By Paul Daquilante • Staff Writer • 

Willamina graduates receive a neighborly sendoff

Marcus Larson / News-RegisterBlack-robed graduates are eager to receive their diplomas.
Marcus Larson / News-Register
Black-robed graduates are eager to receive their diplomas.

The couple moved to town about eight years ago from Lompoc, which lies northwest of Santa Barbara in Southern California.

“We chose this community, the community didn’t choose us,” Bob said.

He and his wife immediately plunged into civic affairs. They have been playing a major role in organizing the annual Old Fashioned Fourth of July Celebration.

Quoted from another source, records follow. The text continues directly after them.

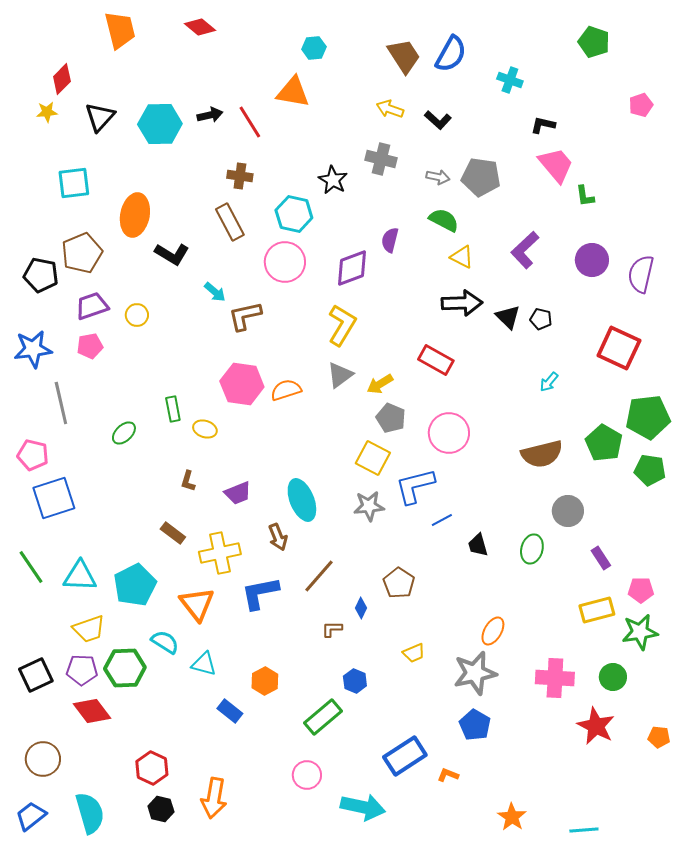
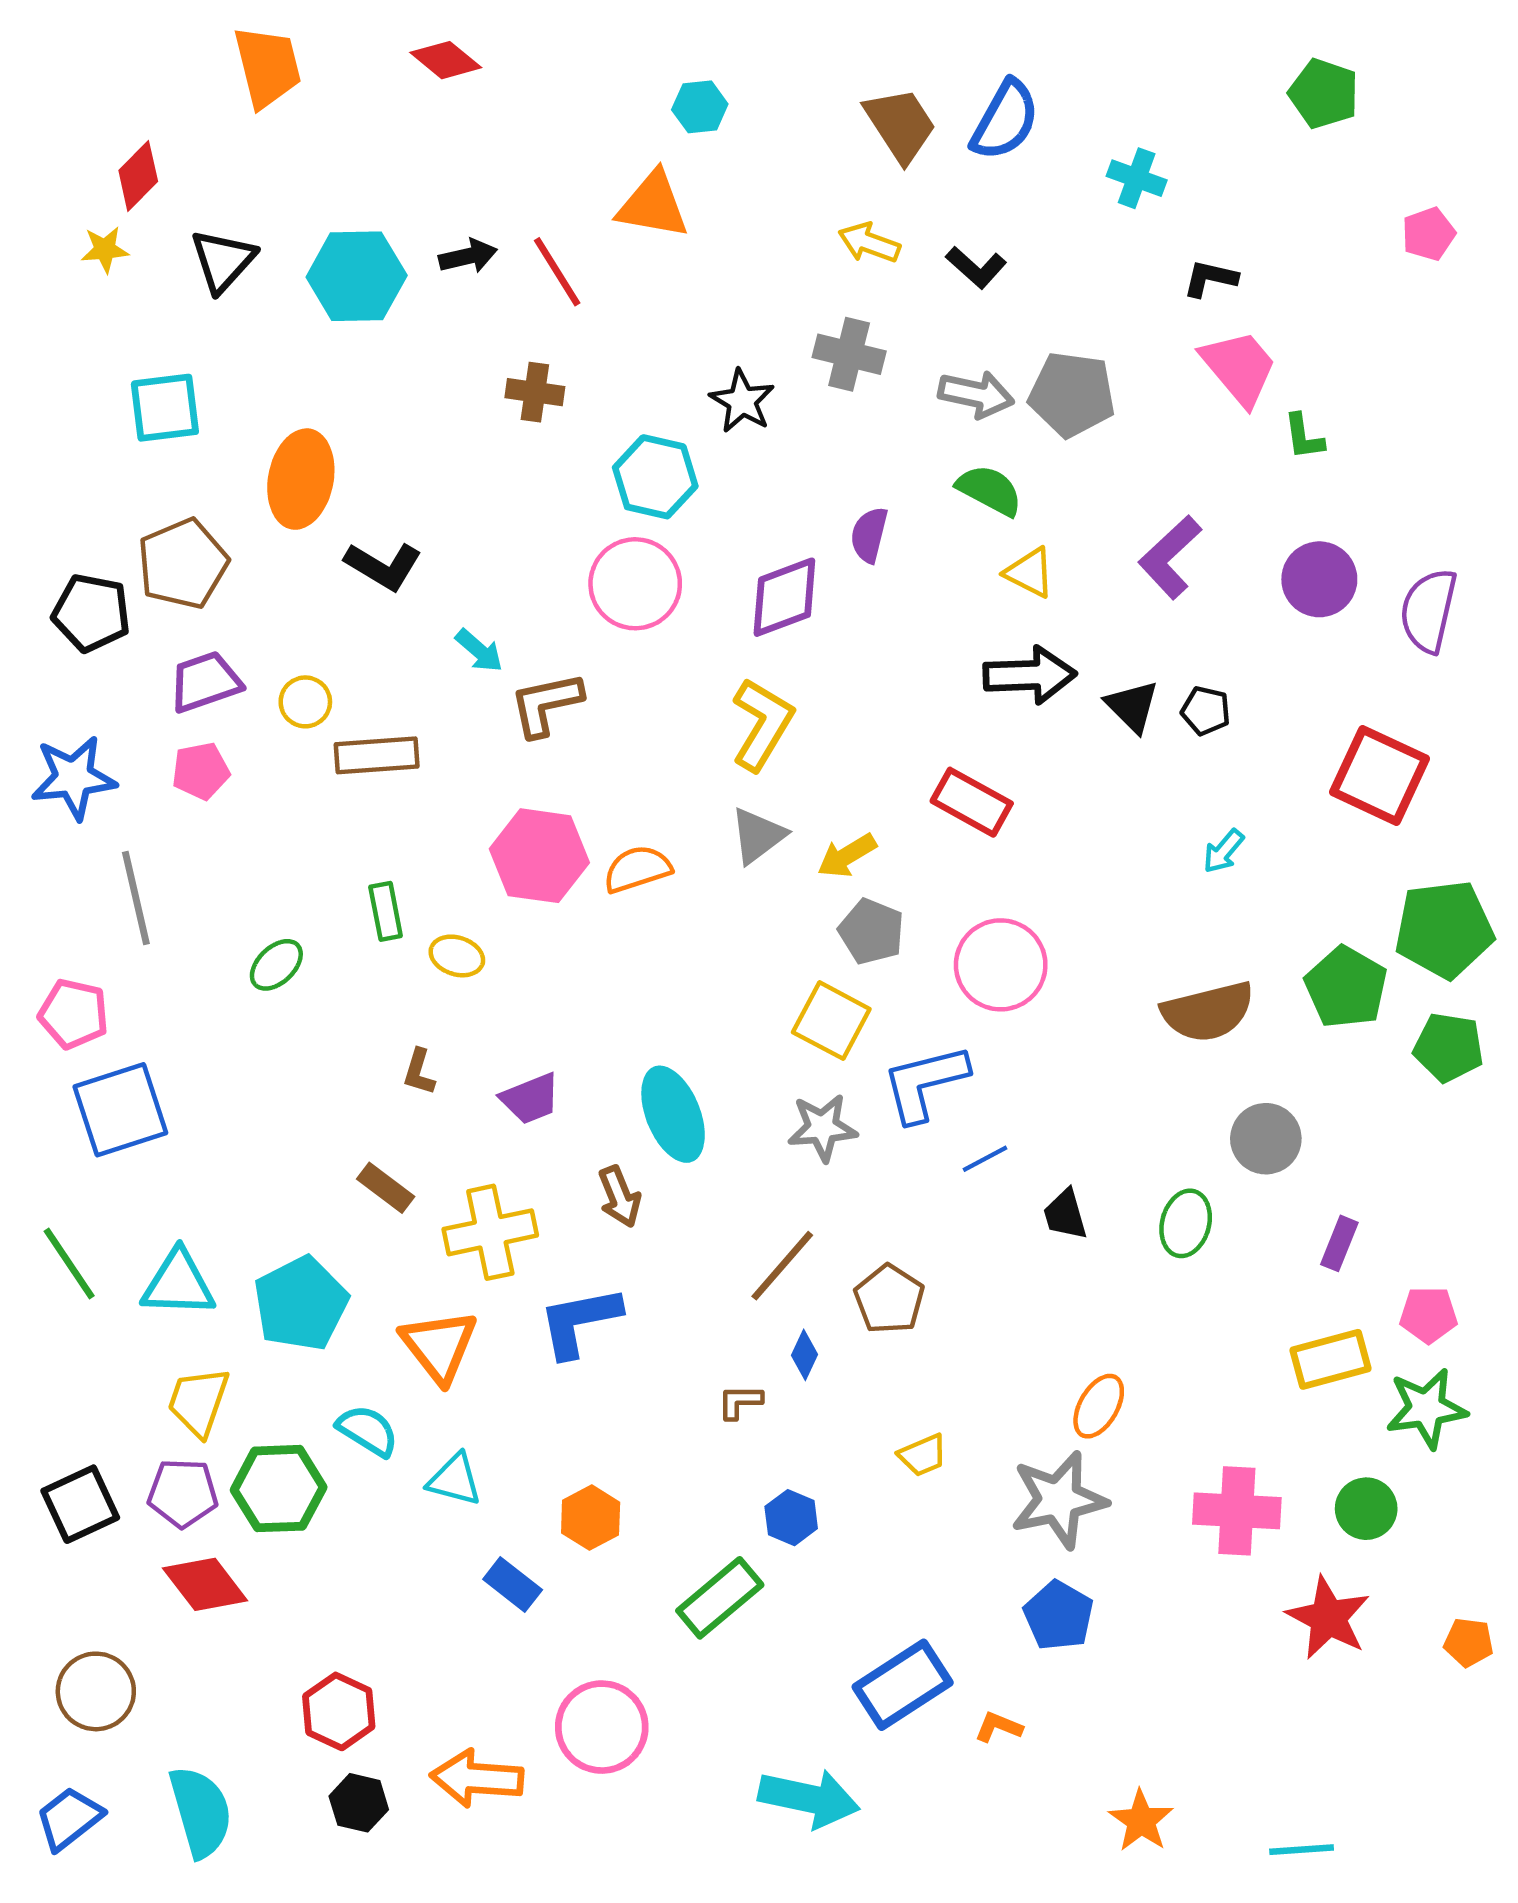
gray arrow: (438, 177) -> (976, 394), size x1.4
brown rectangle: (230, 222) -> (377, 755), moved, turned -66
purple rectangle: (601, 558) -> (1339, 1243), turned 55
brown line: (319, 576) -> (782, 1266), moved
yellow trapezoid: (89, 629) -> (198, 1402), turned 128
pink circle: (307, 775) -> (602, 1727), moved, size x1.4
orange arrow: (214, 798) -> (477, 1778), turned 84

A sign that reads “Go Dawgs” hangs from the front porch railing at their residence. The Bulldog is Willamina’s mascot, and the baseball, football and softball teams have continued to play games on the old high school site just down the street from the Hollinger home.

About half an hour before Saturday afternoon’s 101st high school commencement exercise, Bob changed the sign to read “Go Grads.”

A passerby, en route to the ceremony, thanked him for supporting Willamina students.

“The more kids who graduate from this high school, the better off this community is going to be,” he asserted.

Superintendent Gus Forster said the day was as much about celebrating the success of each graduate’s parents, who had ushered their children through many years of school, as the students themselves.

Sharing valedictorian honors were Whitney Anderson, Cheyanne Fasana and Tyler Heidt. Earning salutatorian honors was Jill Coblentz.

Dean of Students Bart Baldwin, who doubles as the school’s Teacher on Special Assignment, delivered the graduation speech.

“It’s an outstanding class, bar none,” Baldwin told graduates, parents and relatives. “It’s a fantastic class.

“We loved teaching this class. It’s why we got into education.”

Whenever he is asked why he wanted to become a teacher, and why he enjoys teaching so much, he explains how the profession provides him with an opportunity to “open doors” for students.

“It’s an amazing moment where you’re at,” said Baldwin, who encouraged the graduates to always feel a part of the Willamina community, even though life may eventually lead them elsewhere. “This is a special place,” he said.

Baldwin poked fun at a few seniors, who he playfully labeled “criminals,” including Tyson Day.

“He was supposed to be about 6-foot-3,” Baldwin said, “but he was always carrying around this 500-pound backpack. It was full of school supplies.”

Day, like the other students singled out by Baldwin, had been playfully busted.

Anderson recognized three retiring teachers — Julie Peters, Kathy West and Roy Whitman. She said the students who come along after they’re gone will miss them the most, without even realizing it.

Graduation will lend itself to new experiences for Anderson and her classmates, and she hopes they are great times.

Coblentz, like Anderson, paid tribute to the retirees, saying they will be missed dearly, and that she will cherish the memories she has of them.

The class of 2014 accomplished so much in the areas of academics and athletics, Coblentz said, and she characterized the class as one that gave a lot of itself.

“Each one of us have people to thank,” she said. “Getting here can be an unbearable job.”

Heidt has a lasting pictorial of his graduation, as he snapped a quick selfie with his iPhone before addressing his class and the audience.

“High school were the best days of my life,” he said. “Honestly, I don’t want to grow up.”

As individuals, Heidt said, no one in the class really knows what’s in store for them in the years to come.

He sent his classmates off into the future by telling them, “We are the few, the proud, the class of 2014.”

Various honors were bestowed upon many seniors, with Heidt and Fasana being named Boy and Girl of the Year.